-- Opening Marker --

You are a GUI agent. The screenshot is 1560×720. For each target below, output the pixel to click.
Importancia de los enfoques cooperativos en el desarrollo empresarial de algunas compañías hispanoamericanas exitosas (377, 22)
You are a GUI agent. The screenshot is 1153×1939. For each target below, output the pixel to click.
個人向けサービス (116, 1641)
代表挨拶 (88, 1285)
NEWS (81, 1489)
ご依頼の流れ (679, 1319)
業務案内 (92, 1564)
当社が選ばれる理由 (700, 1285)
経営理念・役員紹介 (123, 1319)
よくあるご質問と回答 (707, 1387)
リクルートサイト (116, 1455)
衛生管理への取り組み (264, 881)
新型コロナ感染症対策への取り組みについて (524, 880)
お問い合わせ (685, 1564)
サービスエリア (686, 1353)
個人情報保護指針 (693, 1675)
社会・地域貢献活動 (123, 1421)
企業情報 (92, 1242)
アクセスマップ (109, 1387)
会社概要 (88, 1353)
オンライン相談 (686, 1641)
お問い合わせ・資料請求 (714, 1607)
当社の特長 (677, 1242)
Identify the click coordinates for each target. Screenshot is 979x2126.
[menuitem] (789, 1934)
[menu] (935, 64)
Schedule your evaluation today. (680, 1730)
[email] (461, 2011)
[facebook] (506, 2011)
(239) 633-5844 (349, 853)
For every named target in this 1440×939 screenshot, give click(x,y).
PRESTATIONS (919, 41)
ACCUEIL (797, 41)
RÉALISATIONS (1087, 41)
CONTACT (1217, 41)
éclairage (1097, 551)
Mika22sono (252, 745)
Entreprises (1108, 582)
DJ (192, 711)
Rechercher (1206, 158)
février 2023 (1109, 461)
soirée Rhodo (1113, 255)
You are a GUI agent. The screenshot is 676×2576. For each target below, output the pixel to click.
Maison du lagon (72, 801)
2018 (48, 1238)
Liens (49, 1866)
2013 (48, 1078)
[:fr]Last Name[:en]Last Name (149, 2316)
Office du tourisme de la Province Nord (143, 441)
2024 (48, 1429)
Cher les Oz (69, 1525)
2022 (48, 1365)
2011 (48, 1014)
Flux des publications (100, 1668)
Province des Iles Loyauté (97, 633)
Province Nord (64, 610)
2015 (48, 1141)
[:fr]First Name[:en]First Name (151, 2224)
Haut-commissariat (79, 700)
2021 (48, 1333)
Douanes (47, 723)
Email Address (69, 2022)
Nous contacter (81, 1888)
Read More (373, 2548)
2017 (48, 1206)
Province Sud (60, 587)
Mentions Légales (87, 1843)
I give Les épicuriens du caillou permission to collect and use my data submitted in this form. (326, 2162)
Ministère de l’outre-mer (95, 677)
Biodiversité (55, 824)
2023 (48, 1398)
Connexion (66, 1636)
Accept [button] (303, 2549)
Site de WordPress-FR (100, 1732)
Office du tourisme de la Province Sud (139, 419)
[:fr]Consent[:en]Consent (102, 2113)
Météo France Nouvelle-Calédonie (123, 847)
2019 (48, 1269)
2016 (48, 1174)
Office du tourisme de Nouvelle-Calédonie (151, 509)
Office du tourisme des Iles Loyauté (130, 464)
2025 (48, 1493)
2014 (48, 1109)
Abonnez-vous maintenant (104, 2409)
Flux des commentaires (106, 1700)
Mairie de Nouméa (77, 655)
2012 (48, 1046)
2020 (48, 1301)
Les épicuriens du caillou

-- Closing Marker --

ASSIGNMENT:
In your reply, restate every entry exactly.

RESPONSE BOX:
You are a GUI agent. The screenshot is 1560×720. For each target below, output the pixel to click.
Importancia de los enfoques cooperativos en el desarrollo empresarial de algunas compañías hispanoamericanas exitosas (377, 22)
You are a GUI agent. The screenshot is 1153×1939. For each target below, output the pixel to click.
個人向けサービス (116, 1641)
代表挨拶 (88, 1285)
NEWS (81, 1489)
ご依頼の流れ (679, 1319)
業務案内 (92, 1564)
当社が選ばれる理由 (700, 1285)
経営理念・役員紹介 (123, 1319)
よくあるご質問と回答 (707, 1387)
リクルートサイト (116, 1455)
衛生管理への取り組み (264, 881)
新型コロナ感染症対策への取り組みについて (524, 880)
お問い合わせ (685, 1564)
サービスエリア (686, 1353)
個人情報保護指針 (693, 1675)
社会・地域貢献活動 (123, 1421)
企業情報 (92, 1242)
アクセスマップ (109, 1387)
会社概要 (88, 1353)
オンライン相談 (686, 1641)
お問い合わせ・資料請求 (714, 1607)
当社の特長 (677, 1242)
Identify the click coordinates for each target. Screenshot is 979x2126.
[menuitem] (789, 1934)
[menu] (935, 64)
Schedule your evaluation today. (680, 1730)
[email] (461, 2011)
[facebook] (506, 2011)
(239) 633-5844 (349, 853)
For every named target in this 1440×939 screenshot, give click(x,y).
PRESTATIONS (919, 41)
ACCUEIL (797, 41)
RÉALISATIONS (1087, 41)
CONTACT (1217, 41)
éclairage (1097, 551)
Mika22sono (252, 745)
Entreprises (1108, 582)
DJ (192, 711)
Rechercher (1206, 158)
février 2023 (1109, 461)
soirée Rhodo (1113, 255)
You are a GUI agent. The screenshot is 676×2576. For each target below, output the pixel to click.
Maison du lagon (72, 801)
2018 (48, 1238)
Liens (49, 1866)
2013 (48, 1078)
[:fr]Last Name[:en]Last Name (149, 2316)
Office du tourisme de la Province Nord (143, 441)
2024 (48, 1429)
Cher les Oz (69, 1525)
2022 (48, 1365)
2011 (48, 1014)
Flux des publications (100, 1668)
Province des Iles Loyauté (97, 633)
Province Nord (64, 610)
2015 (48, 1141)
[:fr]First Name[:en]First Name (151, 2224)
Haut-commissariat (79, 700)
2021 (48, 1333)
Douanes (47, 723)
Email Address (69, 2022)
Nous contacter (81, 1888)
Read More (373, 2548)
2017 (48, 1206)
Province Sud (60, 587)
Mentions Légales (87, 1843)
I give Les épicuriens du caillou permission to collect and use my data submitted in this form. (326, 2162)
Ministère de l’outre-mer (95, 677)
Biodiversité (55, 824)
2023 (48, 1398)
Connexion (66, 1636)
Accept [button] (303, 2549)
Site de WordPress-FR (100, 1732)
Office du tourisme de la Province Sud (139, 419)
[:fr]Consent[:en]Consent (102, 2113)
Météo France Nouvelle-Calédonie (123, 847)
2019 (48, 1269)
2016 (48, 1174)
Office du tourisme de Nouvelle-Calédonie (151, 509)
Office du tourisme des Iles Loyauté (130, 464)
2025 (48, 1493)
2014 (48, 1109)
Abonnez-vous maintenant (104, 2409)
Flux des commentaires (106, 1700)
Mairie de Nouméa (77, 655)
2012 (48, 1046)
2020 (48, 1301)
Les épicuriens du caillou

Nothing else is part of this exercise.